Saturday, February 09, 2013

Wartime or Peacetime at the Flight 93 Crash Site

Mary L. Dudziak

From the AALS Panel on The Concept of Peace in Law, Culture and Society

Peacetime or wartime? Just Compensation Puzzles from the United Airlines Flight 93 Crash Site
Mateo Taussig-Rubbo, SUNY Buffalo Law School

United Airlines Flight 93 —one of the four airplanes hijacked on 9/11—crashed into a vacant parcel of land in rural Pennsylvania, killing all on board. For many, including family members of those killed in the attack and the Park Service that now manages the national memorial at the site, the former strip mine was transformed into ‘sacred’ ground. In 2009, unable to settle on a price with the landowner, the government took the property through eminent domain.

Focusing on the ongoing effort in United States of America v. 275.81 Acres of Land to determine the amount of compensation due the owner under the Fifth Amendment, I tell the story of this piece of property (in an article just posted to SSRN). Even if the attack increased the monetary value of the site fifty-fold, as the landowner’s stigma appraiser contends, it seems to me that the government should not have to pay that enhanced amount. While just compensation is typically understood to mean market value at the time of taking, the Supreme Court has repeatedly stated that just compensation is grounded in equity. Unlike other windfalls, there are equitable reasons, I argue, why this increase should not accrue to the landowner.

An encounter with Mary Dudziak’s work suggests that the dispute around the economic value of the Flight 93 site expresses an uncertainty about whether the context is one of wartime or peacetime. Judging by the pre-trial motions in the Western District of PA, the attorneys are applying the usual formula: market value at the time of taking, and thus any 9/11-related enhancement is included. The dispute has come down to whether the appraisals demonstrate the 9/11enhancement with sufficient certainty. In other words, the legal analysis is business-as-usual, and all the creativity has gone into the debunking of the expert’s appraisals (which, it must be admitted, do make fascinating reading). Should we call this a “peacetime” approach?

The market value at the time of taking is limited by the scope of the project rule, according to which the effects of the government’s own action should be excluded from the measure of compensation.
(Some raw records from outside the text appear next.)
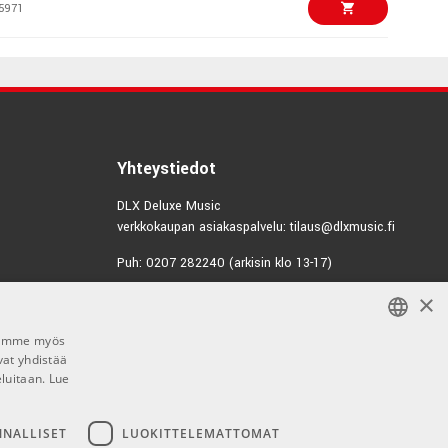
5971
€56,00/kpl
SB-A
1464
€123,00/kpl
€86,00/kpl
LoFi
Yhteystiedot
1836
DLX Deluxe Music
verkkokaupan asiakaspalvelu: tilaus@dlxmusic.fi
€151,00/pari
Amplitube 5 Max V2
Puh: 0207 282240 (arkisin klo 13-17)
undle
×
Puh: 0207 282250 (myymälä)
2999
Hermannin Rantatie 10
Jaamme myös
00580 Helsinki
€313,00/kpl
ignature Bundle
vat yhdistää
FINNISH
Y-tunnus: 1983522-7
eluitaan.
Lue
7833
FINNISH
Myymälän aukioloajat:
ENGLISH
€599,00/kpl
NNALLISET
LUOKITTELEMATTOMAT
io Perpetual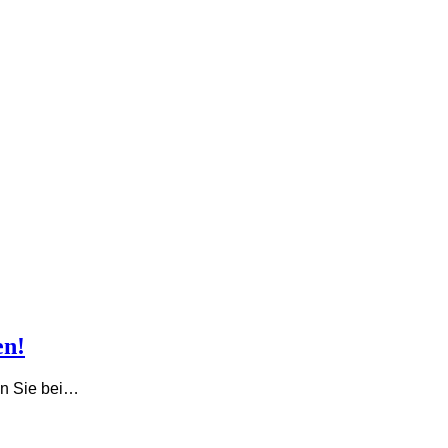
en!
en Sie bei…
And there are wartime takings cases that extend the scope of project rule to war, since the enhanced value created during wartime could itself be said to be due to the government project of war. But these cases don’t seem to be of much help in the Flight 93 context.

The enhanced value—if we assume it is due to the attacks and the resulting public interest in visiting the site of a national tragedy—is hardly a government project. Flight 93 is not a “wartime” case like Cors where the Court found the government did not have to pay for the increase in the price of tug-boats due to war. On the other hand, it seems odd that there is not some other way to take into account the “war” context if we assume that the enhanced value does come—in an admittedly more complex and symbolic way than in Cors—from the attacks and acts of war.
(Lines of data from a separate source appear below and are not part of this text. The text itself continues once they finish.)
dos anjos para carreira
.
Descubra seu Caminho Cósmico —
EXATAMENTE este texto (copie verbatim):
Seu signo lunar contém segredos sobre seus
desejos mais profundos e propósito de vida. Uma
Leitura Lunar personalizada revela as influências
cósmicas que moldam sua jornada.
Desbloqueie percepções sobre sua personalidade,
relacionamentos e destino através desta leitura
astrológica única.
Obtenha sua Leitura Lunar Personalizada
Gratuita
It seems that neither peacetime nor wartime will quite do the job—not an unsurprising lesson in the annals of 9/11-ology. My suggestion is to return to explicit considerations of equity. The usual formula—of market value at the time of taking and the scope of the project rule—should be seen as derivative of the injunction to provide just compensation. Now, not all will agree on what equity requires—I contend that it requires excluding the 9/11-related enhancement since the landowner never really “owned” the enhanced value. Many of the interested parties call the land “sacred”—which captures the sense that the new value created in the attack does not and perhaps should not belong to anyone. For those who disagree with my position, at least we might have a more upfront debate about the burdens (on the taxpayer and the landowner) of war and the memorialization of war, a debate akin to what Mary calls war politics. Otherwise, the danger is that we will get caught in the intricacies of competing appraisals, without stepping back and asking exactly what should be included or excluded from the appraisal.